Read-only, if that, and nothing more. (Score:5, Informative)
If you want to have control over your production code, you need to have assurance that it is not changing in an uncontrolled fashion. Allowing developers to have access to production locations makes it all too easy for this to happen. Read-only access allows developers to see the running code and perform file comparisons which can be useful in troubleshooting. They should never need more than this.
And in some cases, even read access can be risky -- I've seen production web sites with resources linking back to development server URIs. It's a good idea to firewall your production servers in such a way that it is not possible for them to reach resources on development servers. This shouldn't prevent developers from being able to read the files on the production server, though.
Jesus no (Score:3, Informative)
The day developers can write code that compiles the first time, then yes, otherwise, jesus, no.
I work as an Oracle DBA for a mid-size company, and I provide a day-old cleaned copy of production in a different environment/box, and it does the trick.
Install Good Logging Practices (Score:3, Informative)
With some fore-thought and some discipline an application can be developed with very robust logging techniques. It takes development time, but there is nothing cooler than asking the production guys to turn the logging detail up for a few packages and seeing tons of data in the logs. It's not perfect as you can't log every variable at every moment but it certainly does help.
I understand some shops can't or won't modify the logging levels on production servers.
Re:For me (Score:5, Informative)
Re:Install Good Logging Practices (Score:2, Informative)

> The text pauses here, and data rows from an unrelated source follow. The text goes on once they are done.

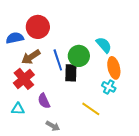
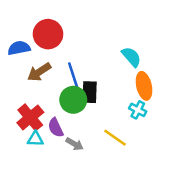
green circle: (79, 56) -> (73, 100), moved
red cross: (24, 79) -> (30, 117), moved
cyan triangle: (18, 109) -> (35, 139), moved
gray arrow: (53, 126) -> (75, 144), moved

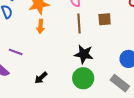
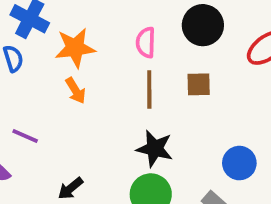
orange arrow: (40, 26) -> (76, 91), turned -40

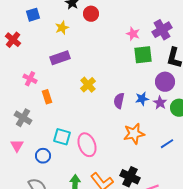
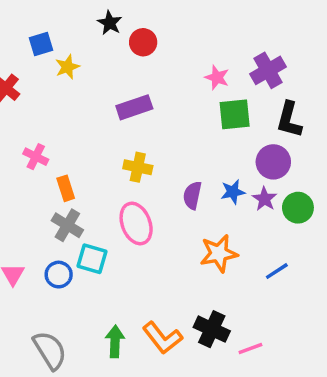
yellow star: (62, 28) -> (67, 67), moved
purple rectangle: (60, 58) -> (134, 107), moved
yellow cross: (88, 85) -> (138, 167), turned -35
gray cross: (23, 118) -> (67, 225), moved
pink ellipse: (87, 145) -> (136, 224), moved
blue circle: (43, 156) -> (59, 275), moved

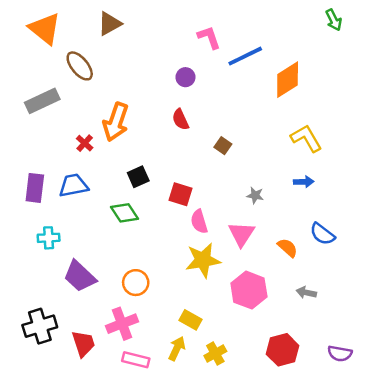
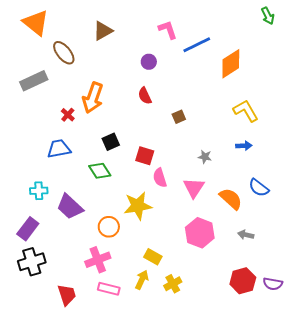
brown triangle: (110, 24) -> (103, 31), moved
brown square: (223, 146) -> (179, 117), turned 32
purple rectangle: (35, 188) -> (28, 229), moved, turned 30
orange semicircle: (288, 248) -> (231, 199), size x1.4
yellow star: (203, 260) -> (138, 206), moved
purple trapezoid: (80, 276) -> (70, 207), moved
red trapezoid: (83, 344) -> (67, 295), moved
red hexagon: (283, 350) -> (243, 281), moved

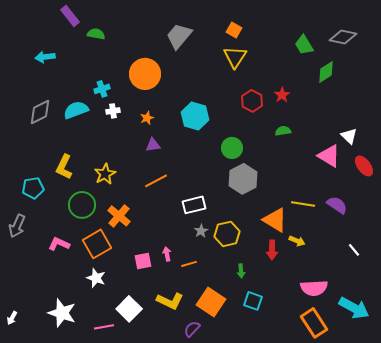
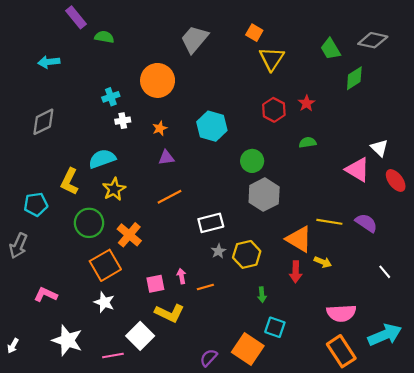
yellow triangle: (235, 57) -> (272, 59), moved
cyan semicircle: (76, 110) -> (102, 159), moved
pink L-shape: (59, 244) -> (46, 295), moved
yellow L-shape: (170, 301) -> (169, 313), moved
orange square: (211, 302) -> (248, 349), moved
cyan arrow: (354, 308) -> (385, 335), turned -52

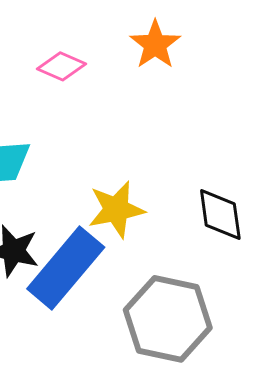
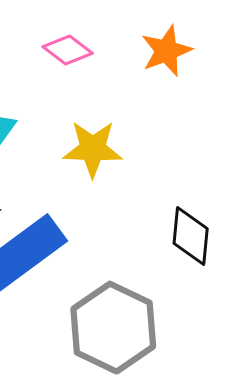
yellow star: (116, 210) -> (93, 149), moved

Re:For me (Score:3, Informative)
I can't disagree with that, but the stuff you're listing is more or less a one-time setup cost: The point made by GGP was that deploying to a prod-clone system ('keeping it matching production') takes time - and that should not take any more time or effort than deploying to your existing prod or qa or uat systems.
If it takes great, ongoing manual effort to install your software on a single extra system, you're doing it wrong.
Re:For me (Score:3, Informative)
How do you get shadow to have the same load as production? That's the really important part that often makes the production-clone quite different: much lower load.
The idea of shadow was to test real-life production. It was basically identical to production in every way (including that developers had no access to the data; AFAIK it was anonymized anyway), except the data wasn't used for anything. Software had to run uninterrupted for a number of weeks before it would be allowed to go to production.
Sometimes all those stages are a pain, but in the end it results in a much more stable production.